ENTRIES SHOWN =>
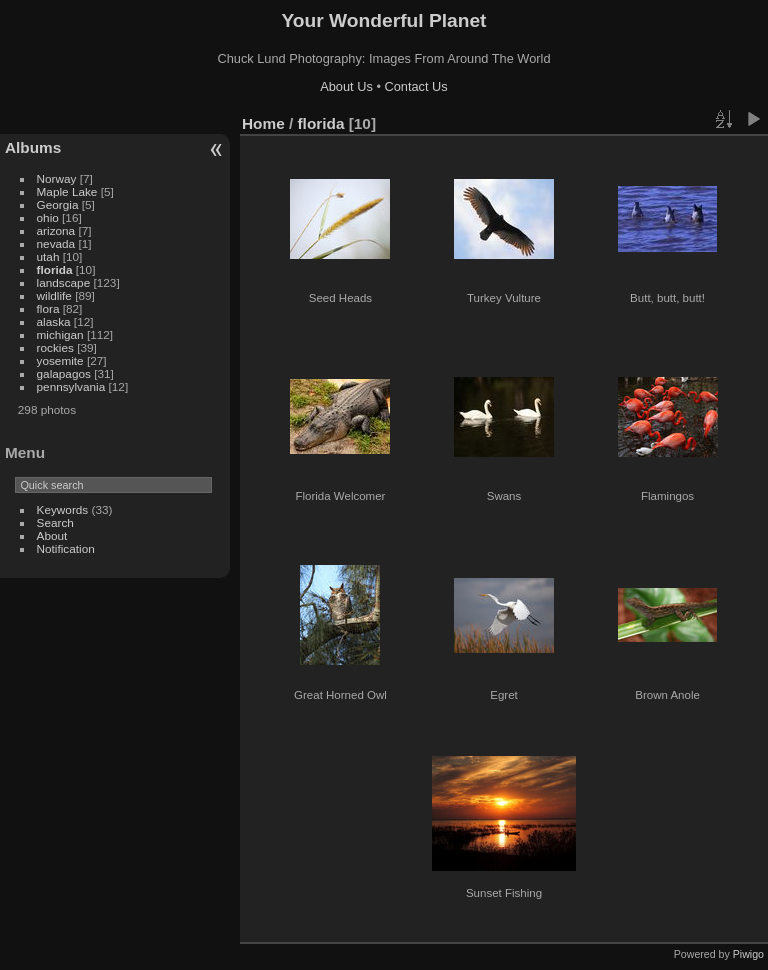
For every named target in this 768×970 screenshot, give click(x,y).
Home (263, 123)
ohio (48, 217)
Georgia (58, 204)
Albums (33, 147)
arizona (56, 230)
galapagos (64, 373)
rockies (55, 347)
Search (55, 522)
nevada (56, 243)
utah (48, 256)
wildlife (54, 295)
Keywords (63, 509)
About (52, 535)
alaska (54, 321)
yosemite (60, 360)
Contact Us (415, 86)
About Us (346, 86)
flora (48, 308)
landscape (64, 282)
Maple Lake (67, 191)
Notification (66, 548)
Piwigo (748, 954)
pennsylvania (71, 386)
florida (55, 269)
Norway (57, 178)
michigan (60, 334)
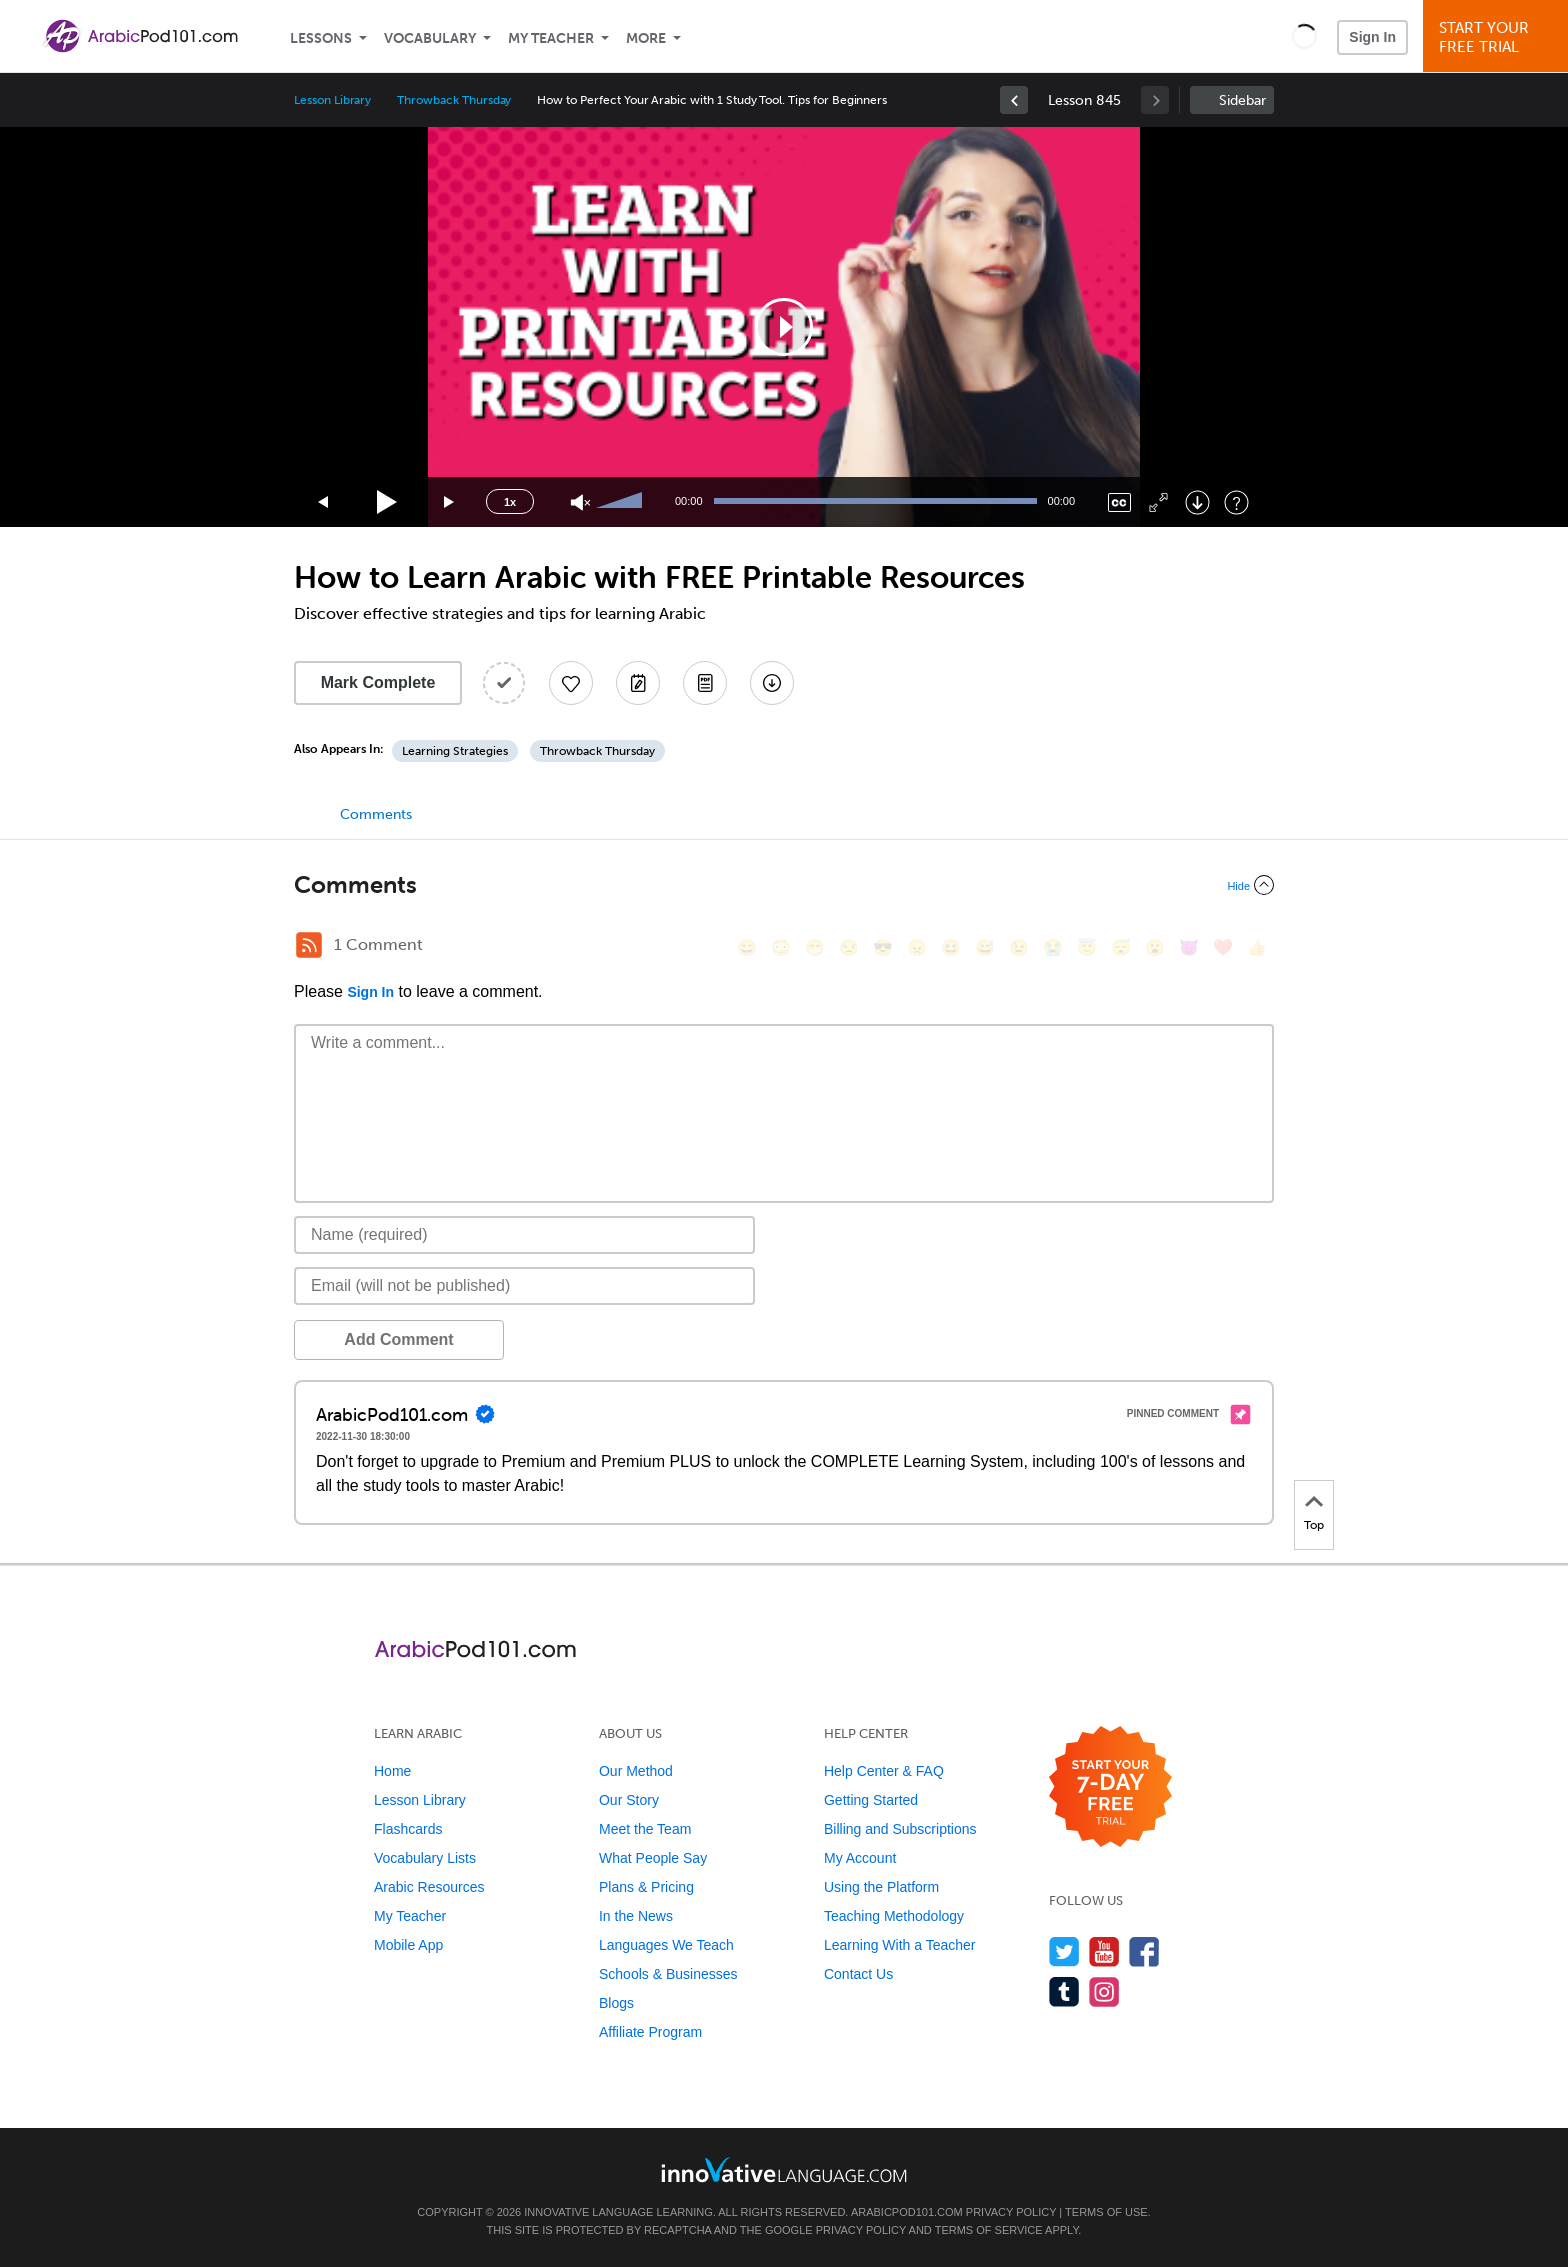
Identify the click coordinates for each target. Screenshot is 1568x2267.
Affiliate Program (650, 2032)
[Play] (387, 502)
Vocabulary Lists (425, 1858)
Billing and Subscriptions (900, 1829)
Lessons (321, 38)
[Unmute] (580, 502)
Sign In (1372, 37)
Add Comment (398, 1339)
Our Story (629, 1800)
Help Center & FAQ (884, 1771)
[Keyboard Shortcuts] (1236, 502)
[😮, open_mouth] (1155, 947)
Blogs (616, 2003)
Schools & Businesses (668, 1974)
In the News (636, 1916)
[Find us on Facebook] (1144, 1951)
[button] (1304, 36)
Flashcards (408, 1829)
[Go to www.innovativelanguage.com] (784, 2169)
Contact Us (858, 1974)
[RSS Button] (309, 945)
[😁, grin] (815, 947)
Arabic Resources (429, 1887)
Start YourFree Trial (1498, 37)
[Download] (1197, 502)
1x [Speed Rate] (510, 502)
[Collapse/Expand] (784, 885)
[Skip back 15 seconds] (324, 502)
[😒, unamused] (849, 947)
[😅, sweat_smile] (985, 947)
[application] (784, 327)
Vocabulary (430, 38)
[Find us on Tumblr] (1064, 1991)
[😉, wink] (1019, 947)
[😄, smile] (747, 947)
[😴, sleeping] (1121, 947)
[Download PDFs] (705, 683)
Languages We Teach (666, 1945)
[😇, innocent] (1087, 947)
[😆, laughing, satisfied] (951, 947)
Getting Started (871, 1800)
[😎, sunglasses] (883, 947)
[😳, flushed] (781, 947)
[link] (1014, 100)
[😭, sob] (1053, 947)
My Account (860, 1858)
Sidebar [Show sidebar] (1242, 100)
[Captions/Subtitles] (1119, 502)
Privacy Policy (1011, 2212)
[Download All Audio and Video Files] (772, 683)
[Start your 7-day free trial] (1110, 1787)
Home (392, 1771)
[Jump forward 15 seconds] (450, 502)
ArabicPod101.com (907, 2212)
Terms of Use (1106, 2212)
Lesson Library (332, 100)
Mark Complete (378, 682)
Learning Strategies (455, 751)
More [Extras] (646, 38)
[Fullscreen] (1158, 502)
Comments (376, 814)
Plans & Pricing (646, 1887)
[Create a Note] (638, 683)
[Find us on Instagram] (1104, 1991)
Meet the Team (645, 1829)
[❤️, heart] (1223, 947)
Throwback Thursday (454, 100)
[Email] (524, 1286)
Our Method (636, 1771)
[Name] (524, 1235)
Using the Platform (881, 1887)
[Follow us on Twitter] (1064, 1951)
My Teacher (551, 38)
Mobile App (408, 1945)
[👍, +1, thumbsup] (1257, 947)
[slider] (622, 502)
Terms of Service (989, 2230)
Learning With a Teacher (900, 1945)
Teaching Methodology (894, 1916)
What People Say (653, 1858)
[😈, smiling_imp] (1189, 947)
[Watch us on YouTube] (1104, 1951)
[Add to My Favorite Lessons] (571, 683)
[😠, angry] (917, 947)
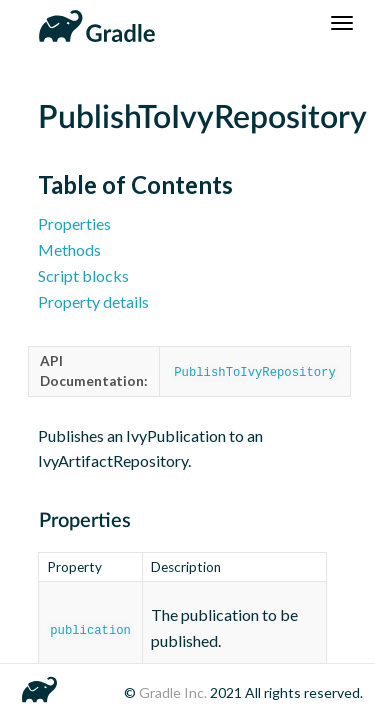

WHAT YOU SHOULD DO => When you copy the data above, keep each line exact and omit the pictures.

TASK ANSWER =>
For every named target in this 768×970 screenshot, give click(x,y).
Home (263, 123)
ohio (48, 217)
Georgia (58, 204)
Albums (33, 147)
arizona (56, 230)
galapagos (64, 373)
rockies (55, 347)
Search (55, 522)
nevada (56, 243)
utah (48, 256)
wildlife (54, 295)
Keywords (63, 509)
About (52, 535)
alaska (54, 321)
yosemite (60, 360)
Contact Us (415, 86)
About Us (346, 86)
flora (48, 308)
landscape (64, 282)
Maple Lake (67, 191)
Notification (66, 548)
Piwigo (748, 954)
pennsylvania (71, 386)
florida (55, 269)
Norway (57, 178)
michigan (60, 334)
Identify the click coordinates for each target. Screenshot is 1568x2267.
Affiliate Program (650, 2032)
[Play] (387, 502)
Vocabulary Lists (425, 1858)
Billing and Subscriptions (900, 1829)
Lessons (321, 38)
[Unmute] (580, 502)
Sign In (1372, 37)
Add Comment (398, 1339)
Our Story (629, 1800)
Help Center & FAQ (884, 1771)
[Keyboard Shortcuts] (1236, 502)
[😮, open_mouth] (1155, 947)
Blogs (616, 2003)
Schools & Businesses (668, 1974)
In the News (636, 1916)
[Find us on Facebook] (1144, 1951)
[button] (1304, 36)
Flashcards (408, 1829)
[Go to www.innovativelanguage.com] (784, 2169)
Contact Us (858, 1974)
[RSS Button] (309, 945)
[😁, grin] (815, 947)
Arabic Resources (429, 1887)
Start YourFree Trial (1498, 37)
[Download] (1197, 502)
1x [Speed Rate] (510, 502)
[Collapse/Expand] (784, 885)
[Skip back 15 seconds] (324, 502)
[😒, unamused] (849, 947)
[😅, sweat_smile] (985, 947)
[application] (784, 327)
Vocabulary (430, 38)
[Find us on Tumblr] (1064, 1991)
[😉, wink] (1019, 947)
[😄, smile] (747, 947)
[😴, sleeping] (1121, 947)
[Download PDFs] (705, 683)
Languages We Teach (666, 1945)
[😇, innocent] (1087, 947)
[😆, laughing, satisfied] (951, 947)
Getting Started (871, 1800)
[😎, sunglasses] (883, 947)
[😳, flushed] (781, 947)
[link] (1014, 100)
[😭, sob] (1053, 947)
My Account (860, 1858)
Sidebar [Show sidebar] (1242, 100)
[Captions/Subtitles] (1119, 502)
Privacy Policy (1011, 2212)
[Download All Audio and Video Files] (772, 683)
[Start your 7-day free trial] (1110, 1787)
Home (392, 1771)
[Jump forward 15 seconds] (450, 502)
ArabicPod101.com (907, 2212)
Terms of Use (1106, 2212)
Lesson Library (332, 100)
Mark Complete (378, 682)
Learning Strategies (455, 751)
More [Extras] (646, 38)
[Fullscreen] (1158, 502)
Comments (376, 814)
Plans & Pricing (646, 1887)
[Create a Note] (638, 683)
[Find us on Instagram] (1104, 1991)
Meet the Team (645, 1829)
[❤️, heart] (1223, 947)
Throwback Thursday (454, 100)
[Email] (524, 1286)
Our Method (636, 1771)
[Name] (524, 1235)
Using the Platform (881, 1887)
[Follow us on Twitter] (1064, 1951)
My Teacher (551, 38)
Mobile App (408, 1945)
[👍, +1, thumbsup] (1257, 947)
[slider] (622, 502)
Terms of Service (989, 2230)
Learning With a Teacher (900, 1945)
Teaching Methodology (894, 1916)
What People Say (653, 1858)
[😈, smiling_imp] (1189, 947)
[Watch us on YouTube] (1104, 1951)
[Add to My Favorite Lessons] (571, 683)
[😠, angry] (917, 947)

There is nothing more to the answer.